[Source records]
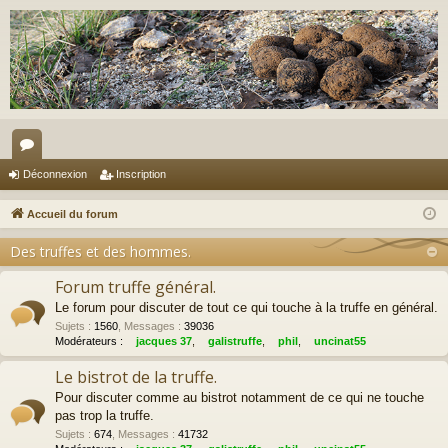
or
Déconnexion
Inscription
u
Accueil du forum
m
Des truffes et des hommes.
s
Forum truffe général.
Le forum pour discuter de tout ce qui touche à la truffe en général.
Sujets
:
1560
,
Messages
:
39036
Modérateurs :
jacques 37
,
galistruffe
,
phil
,
uncinat55
Le bistrot de la truffe.
Pour discuter comme au bistrot notamment de ce qui ne touche
pas trop la truffe.
Sujets
:
674
,
Messages
:
41732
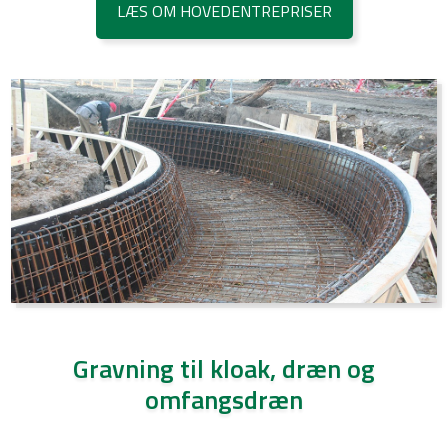
LÆS OM HOVEDENTREPRISER
Gravning til kloak, dræn og
omfangsdræn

• WORK REQUIRED: Take every line from the records that holds "discuter" and copy it down.

• YOUR RESPONSE:
Le forum pour discuter de tout ce qui touche à la truffe en général.
Pour discuter comme au bistrot notamment de ce qui ne touche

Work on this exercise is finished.